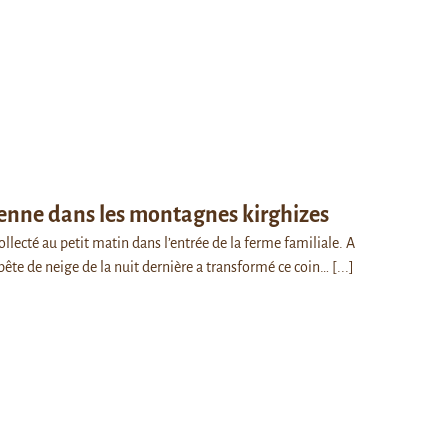
ienne dans les montagnes kirghizes
 collecté au petit matin dans l’entrée de la ferme familiale. A
mpête de neige de la nuit dernière a transformé ce coin…
[...]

____________

- _EXERCISE GOAL_
Without including any picture, output all the material exactly as it appears.

- _SOLUTION BELOW_
ienne dans les montagnes kirghizes
 collecté au petit matin dans l’entrée de la ferme familiale. A
mpête de neige de la nuit dernière a transformé ce coin…
[...]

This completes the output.